А Стецких, давясь от счастливого смеха, спешил в порт. Великолепно! Лучше быть не может! Он чувствовал, что эти световые сигналы с того берега выеденного яйца не стоят. Столько было шуму из-за чепухи! Вспомнил пуговицу на шинели Бояринова, повисшую на ниточке, расхохотался во все горло. Парочка, шедшая навстречу, отпрянула. «Долго ли вы будете у нас новичком?» — повторился, который уж раз за эти сутки, суровый вопрос Чаушева. Посмотрим, что он сейчас скажет. Эх, как было бы здорово застать в кабинете и Бояринова! Но нет, несбыточная мечта… Чаушев давно дома, а Бояринов в подразделении или тоже дома.

Докладывать, верно, придется по телефону. Досадно, но ничего не попишешь.

В кино уже не успеть. Билет надо было отдать Юрке… Ладно, не возвращаться же.

В воротах порта Стецких сталкивается с Чаушевым.

— Товарищ подполковник! — задыхается Стецких. — Анекдот! Анекдот с теми сигналами…

Теперь Чаушев не назовет его новичком. Теперь начальнику придется признать, что и лейтенант Стецких знает службу. Не хуже, а может быть, и лучше Бояринова.

Странно, Чаушев не смеется. Юмор этой истории почему-то не дошел до него.

— На пари с каким-то взрослым? — слышит Стецких. — Что за человек? Как был одет?

Стецких поводит плечом:

— Юрка его не видел. Другой мальчик… Они все там, в парке.

— Разыщите их, — говорит Чаушев. — Уточните всё… Зайдите потом ко мне домой. И сообщите Соколову.

— Слушаю! — Язык лейтенанта вдруг стал тяжелым и непослушным. — Вы считаете…

— Пока я еще ничего не считаю. Просто есть одна идея.

Стецких со всех ног кинулся исполнять приказание.

Чаушев продолжает свой путь. Объяснять свои догадки было некогда, да и не хотелось — Стецких опять продемонстрирует вежливое внимание, но, пожалуй, не поймет.

Всю дорогу до ворот порта Чаушев думал о пропавшем студенте Савичеве, и торжествующее «Анекдот!», слетевшее с уст лейтенанта, не расстроило эти мысли, а, напротив, дало им новую пищу. Только в первый миг Чаушев почувствовал облегчение — вот и разрешилась одна задача, лопнула, как мыльный пузырь, и остались, следовательно, две: судьба Савичева и личность вожака шайки.
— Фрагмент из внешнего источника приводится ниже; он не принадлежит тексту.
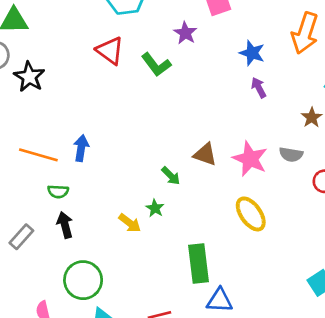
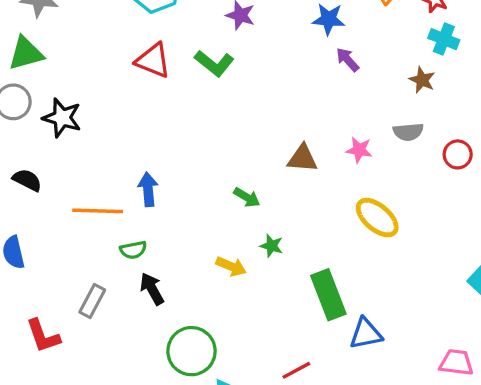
pink star: (250, 159) -> (359, 150), size x0.6
green arrow: (171, 176) -> (247, 197), moved
green star: (155, 208) -> (272, 246), moved
gray rectangle: (21, 237) -> (92, 301), moved

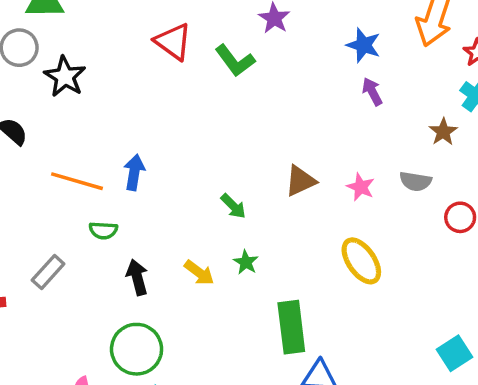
brown triangle: (302, 158) -> (300, 181), turned -44
black arrow: (152, 289) -> (137, 277), moved

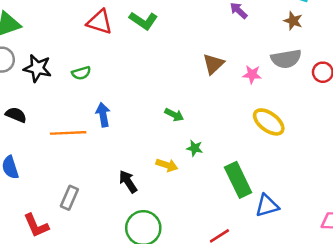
brown triangle: (300, 181) -> (213, 64), moved
gray semicircle: (415, 181) -> (286, 59), size x1.4
green semicircle: (103, 230) -> (81, 73), moved

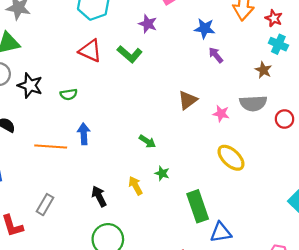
yellow arrow: (167, 165) -> (136, 186), turned -144

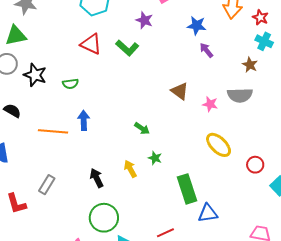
brown triangle: (188, 100) -> (180, 91), turned -48
red circle: (285, 119) -> (255, 165), moved

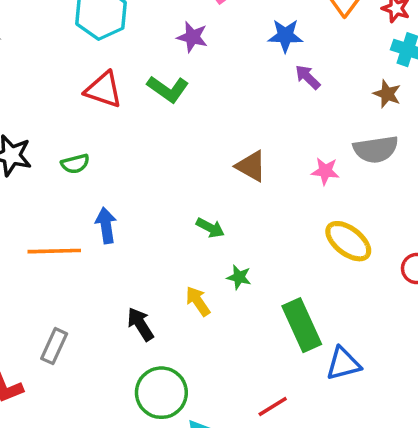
brown triangle: (180, 91) -> (251, 166), moved

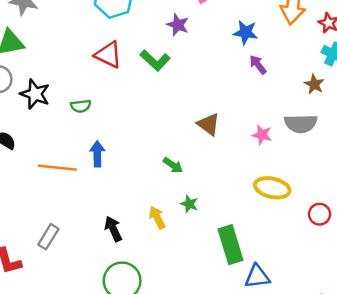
yellow ellipse: (348, 241) -> (272, 188), turned -32

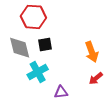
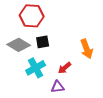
gray diamond: (20, 48) -> (19, 45), turned -45
red arrow: (96, 78) -> (65, 68), moved

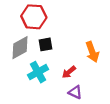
gray diamond: (19, 45) -> (20, 48), turned -60
purple triangle: (58, 87) -> (75, 92), moved, turned 32

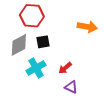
orange arrow: (92, 52) -> (87, 27), moved, turned -60

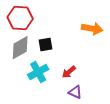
red hexagon: (32, 16) -> (20, 18), moved

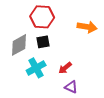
red hexagon: (20, 18) -> (42, 17), moved

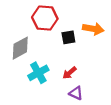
black square: (43, 42) -> (68, 37), moved

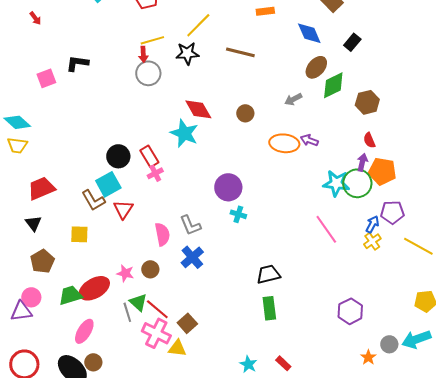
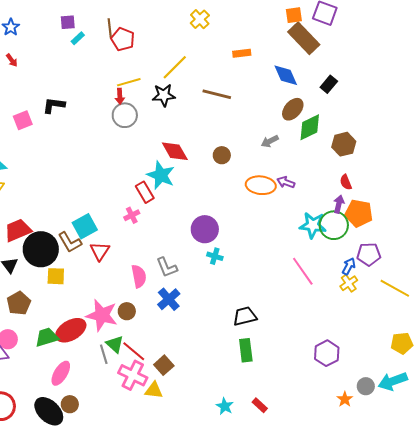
black circle: (118, 156) -> (41, 249), moved, size x1.5
red rectangle: (149, 156) -> (145, 192), moved
pink star: (125, 273) -> (102, 315), size x1.8

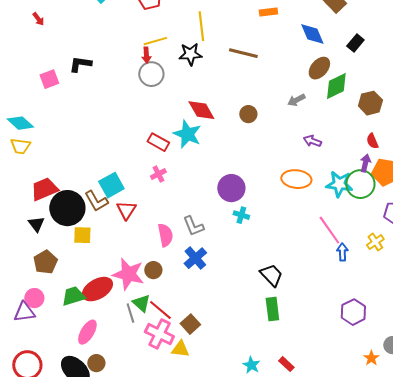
yellow line: (175, 67) -> (201, 26), turned -52
orange ellipse: (261, 185) -> (296, 179), moved
red rectangle: (145, 192) -> (158, 142), moved, turned -30
blue arrow: (349, 266) -> (342, 252), moved, turned -30
black trapezoid: (245, 316) -> (271, 275), turned 60

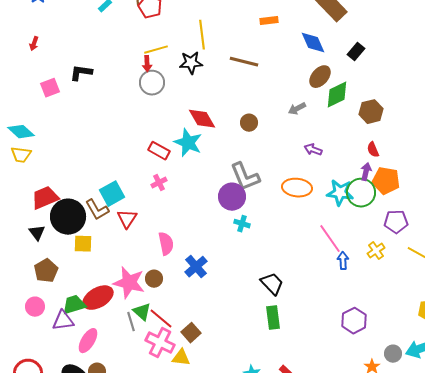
red arrow: (38, 19) -> (34, 44), moved, turned 56
gray L-shape: (193, 226) -> (245, 177), moved, size x1.4
purple triangle: (24, 312) -> (63, 321), moved

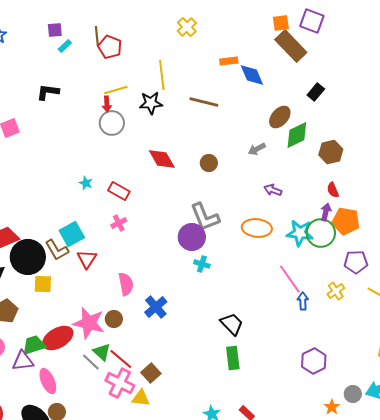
blue diamond: (313, 43) -> (252, 75), moved
black L-shape: (81, 73) -> (48, 92), moved
cyan star: (188, 143) -> (86, 183), moved, size x0.5
gray line: (131, 322) -> (91, 362), turned -30
pink ellipse: (88, 341) -> (48, 381), turned -55

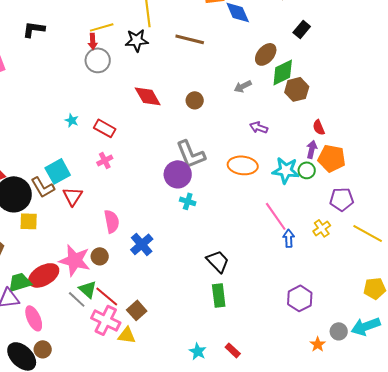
brown hexagon: (331, 152) -> (297, 89), moved
green circle: (321, 233) -> (307, 170), size x0.6

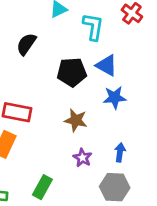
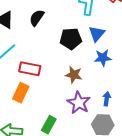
blue triangle: (107, 65) -> (97, 34), turned 42
purple star: (82, 158) -> (79, 103), size x1.6

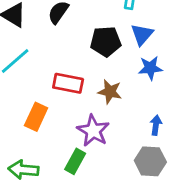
red rectangle: (30, 69) -> (68, 83), moved
purple star: (79, 103) -> (93, 131), moved

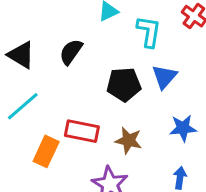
blue star: (150, 68) -> (183, 128), moved
orange rectangle: (36, 117) -> (46, 151), moved

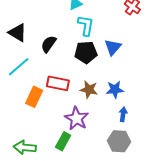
cyan L-shape: (149, 32) -> (86, 25), moved
black semicircle: (71, 52) -> (49, 44), moved
blue star: (183, 128) -> (115, 90), moved

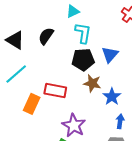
black semicircle: (49, 44) -> (46, 36), moved
brown star: (89, 90) -> (92, 83), moved
blue star: (115, 90) -> (112, 97), turned -30

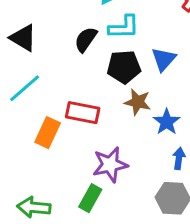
cyan L-shape: (83, 33) -> (124, 27), turned 80
black semicircle: (46, 36) -> (86, 39), moved
purple star: (74, 125) -> (110, 165), turned 30

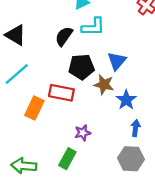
blue triangle: (164, 59) -> (117, 61), moved
black pentagon: (124, 67) -> (81, 67), moved
purple star: (110, 165) -> (83, 133), size x0.6

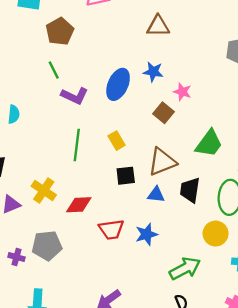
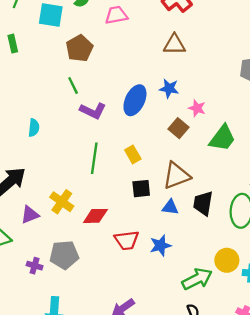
green trapezoid: (209, 143) -> (222, 138), moved
yellow circle: (216, 234) -> (227, 260), moved

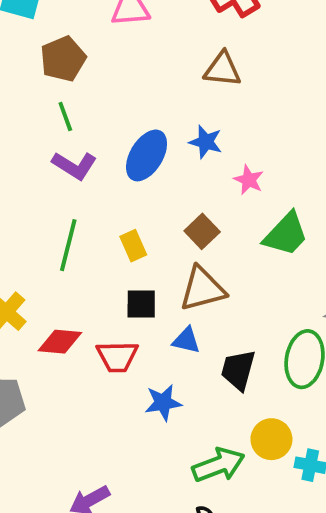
green line: (73, 85) -> (65, 116), moved
brown square: (179, 128) -> (202, 231), moved
black trapezoid: (203, 203) -> (238, 370), moved
red trapezoid: (127, 240) -> (117, 357), moved

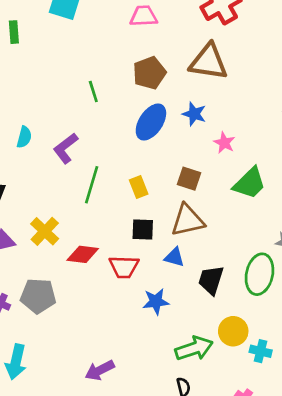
brown pentagon: (63, 59) -> (149, 73), moved
brown triangle: (222, 69) -> (208, 62), size x1.4
purple L-shape: (74, 165) -> (66, 148), moved, turned 108
brown square: (202, 231) -> (189, 179), turned -30

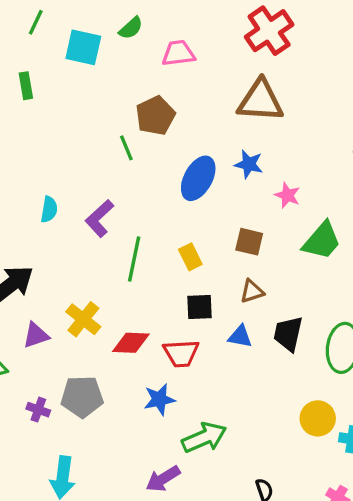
brown pentagon: (149, 73) -> (155, 116), moved
brown triangle: (188, 220) -> (252, 291), size x0.6
black trapezoid: (211, 280) -> (288, 334), moved
blue star: (156, 302) -> (159, 399), moved
green arrow: (194, 348) -> (204, 437), moved

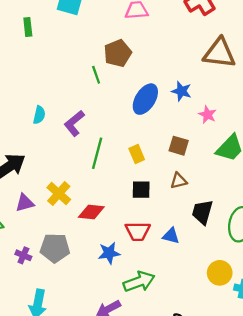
brown triangle: (260, 101) -> (219, 53), moved
blue triangle: (240, 337) -> (171, 236), moved
red trapezoid: (181, 353) -> (138, 231), moved

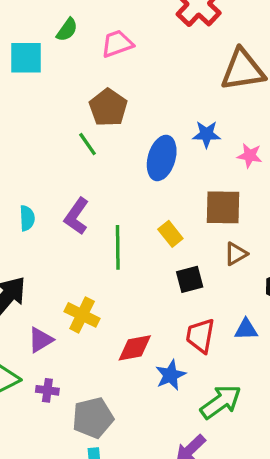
brown square: (179, 146) -> (223, 207), size x1.4
red diamond: (91, 212) -> (135, 348), moved
red trapezoid: (138, 231) -> (200, 336), turned 116
gray pentagon: (55, 248) -> (93, 418), moved
purple cross: (23, 255) -> (47, 390), moved

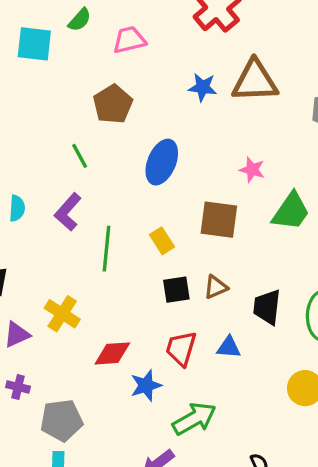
blue star: (207, 134) -> (203, 87), moved
green line: (88, 144) -> (80, 156), moved
brown triangle: (236, 254) -> (216, 287), moved

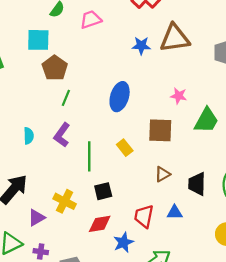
cyan square: (34, 44) -> (38, 40), moved
brown pentagon: (113, 104) -> (55, 68), moved
green line: (80, 156) -> (66, 98), turned 56
black square: (176, 290) -> (103, 191), moved

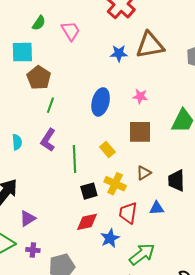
pink trapezoid: (91, 20) -> (71, 31), turned 80
pink star: (179, 96) -> (140, 96), moved
yellow cross: (65, 201) -> (115, 184), moved

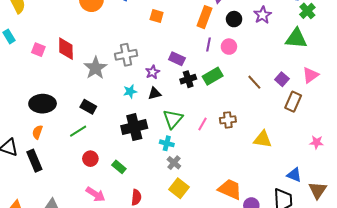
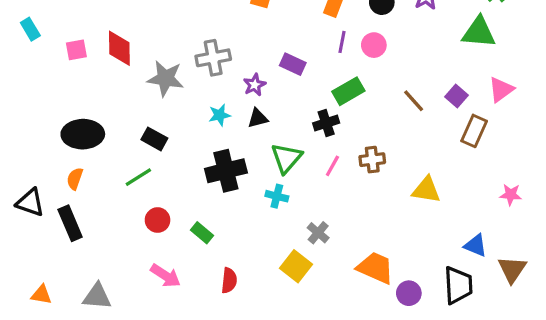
pink square: (38, 50) -> (76, 50), turned -32
gray star: (95, 68) -> (165, 78), turned -30
black cross: (188, 79) -> (326, 123), moved
gray cross: (174, 163) -> (318, 233), moved

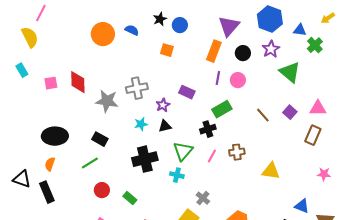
green triangle: (479, 32) -> (290, 72), moved, turned 35
pink triangle: (501, 90) -> (318, 108), turned 36
brown rectangle: (474, 131) -> (313, 135), moved

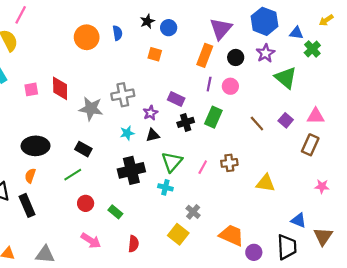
blue semicircle: (132, 30) -> (118, 33), turned 56
green rectangle: (222, 109) -> (213, 117), turned -36
black cross: (208, 129) -> (186, 122), moved

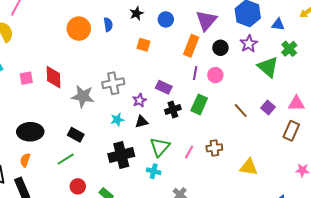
blue circle: (169, 28) -> (166, 19), moved
green cross: (312, 49) -> (289, 49), moved

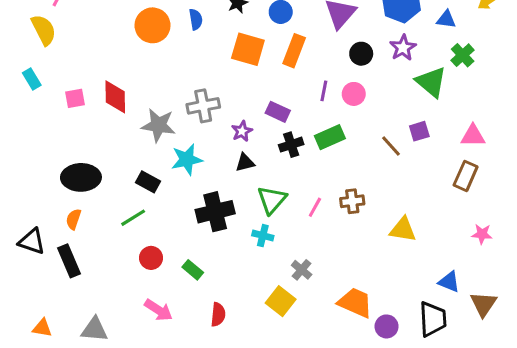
orange square: (144, 45) -> (248, 49), size x1.6
orange rectangle: (191, 46) -> (294, 51), moved
green rectangle: (199, 104) -> (330, 137), turned 42
purple square: (268, 107) -> (419, 131), moved, turned 32
cyan star: (117, 120) -> (187, 160), moved, size x1.5

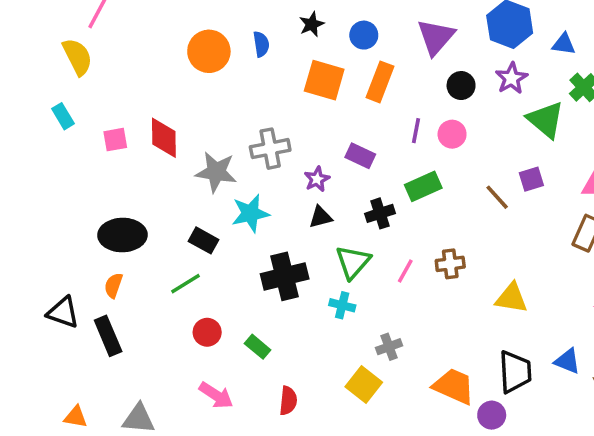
black cross: (291, 145) -> (380, 213), moved
gray cross: (302, 270) -> (389, 347), turned 30
black trapezoid: (433, 319) -> (515, 372), moved

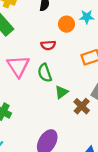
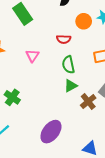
pink triangle: (18, 66) -> (32, 56), size x0.6
green semicircle: (45, 73) -> (68, 65), moved

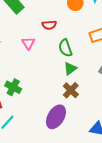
red semicircle: (64, 39) -> (49, 25), moved
brown cross: (88, 102) -> (71, 90), moved

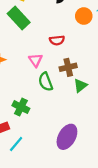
green semicircle: (65, 48) -> (46, 82), moved
brown cross: (71, 90) -> (68, 67), moved, turned 35

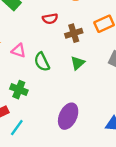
pink triangle: (36, 60) -> (19, 51), moved, turned -32
brown cross: (68, 67) -> (74, 33), moved

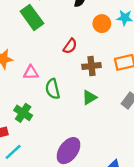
red semicircle: (50, 19) -> (70, 46), turned -56
pink triangle: (19, 51) -> (31, 73), turned -32

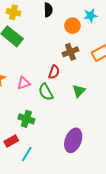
red semicircle: (70, 46) -> (54, 72), moved
brown cross: (91, 66) -> (70, 52), moved

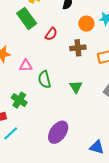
red semicircle: (54, 72) -> (51, 34), moved
green triangle: (79, 91) -> (76, 87), turned -32

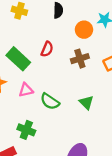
green rectangle: (27, 18) -> (18, 59), moved
green semicircle: (44, 80) -> (50, 101), turned -30

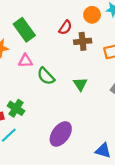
red semicircle: (47, 49) -> (65, 27), moved
green cross: (26, 130) -> (16, 108), moved

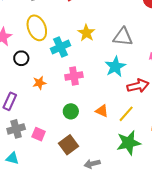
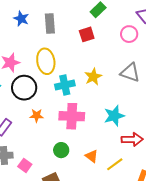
gray triangle: (123, 37) -> (130, 73), moved
black circle: (21, 58) -> (24, 88), size x1.6
pink cross: (74, 76) -> (72, 116), size x1.4

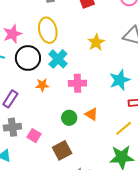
cyan cross: (65, 85) -> (58, 59), moved, turned -30
pink cross: (72, 116) -> (77, 83), size x0.7
orange triangle: (92, 156) -> (91, 114), moved

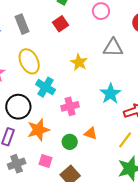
black circle: (28, 58) -> (18, 107), moved
orange star: (42, 85) -> (38, 130), moved, size x1.6
pink square: (34, 136) -> (45, 161), moved

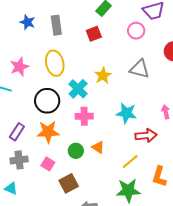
cyan cross: (46, 87) -> (78, 89), moved
cyan star: (110, 94) -> (126, 113), turned 30
black circle: (18, 107) -> (47, 101), moved

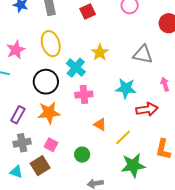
gray triangle: (140, 69) -> (143, 54), moved
green circle: (76, 151) -> (82, 155), moved
yellow line: (130, 162) -> (123, 137), moved
brown square: (69, 183) -> (40, 166), moved

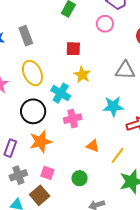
red square: (88, 12) -> (73, 49), moved, turned 35

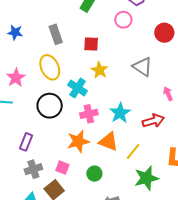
gray rectangle: (26, 36) -> (56, 34), moved
gray triangle: (125, 70) -> (142, 67), turned 30
cyan star: (113, 106) -> (120, 113), moved, turned -30
orange star: (41, 142) -> (78, 141), moved
orange triangle: (93, 146) -> (109, 142), size x1.5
«Нет, — сказал себе Чаушев в следующую минуту. — Не анекдот! И задач снова стало три. Но поведение Савичева стало как будто яснее».

Опыт подсказывал Чаушеву — несколько загадок, возникших одновременно и в тесной близости одна от другой, должны иметь какую-то связь.

Он миновал здание института, достиг поворота и тотчас ощутил, спиной ощутил, как исчезли позади огни порта, закрылась даль речного устья, замер ветер. Чаушева приняла ночная улица, гулкая, глубокая, с одиноко белеющей табличкой над остановкой трамвая, почти опустевшей.

Он шел, невольно вглядываясь в редких прохожих.

Михаил Николаевич никогда не встречался с Савичевым и тем не менее видит его теперь, после рассказа Вадима, отчетливо видит этого почитателя Блока, влюбленного в «принцессу», не способного подойти реально…

Запугать такого нетрудно. Достаточно намека, туманной угрозы. Воображение дорисует ему остальное. Да, Форд, главарь шайки, недурной психолог. Окутанный тайной, недоступный, он тем и силен. Мальчишку с фонарем приспособили, — ловко! Нет, не анекдот! Форду нужно было подать знак, напомнить кому-то о себе.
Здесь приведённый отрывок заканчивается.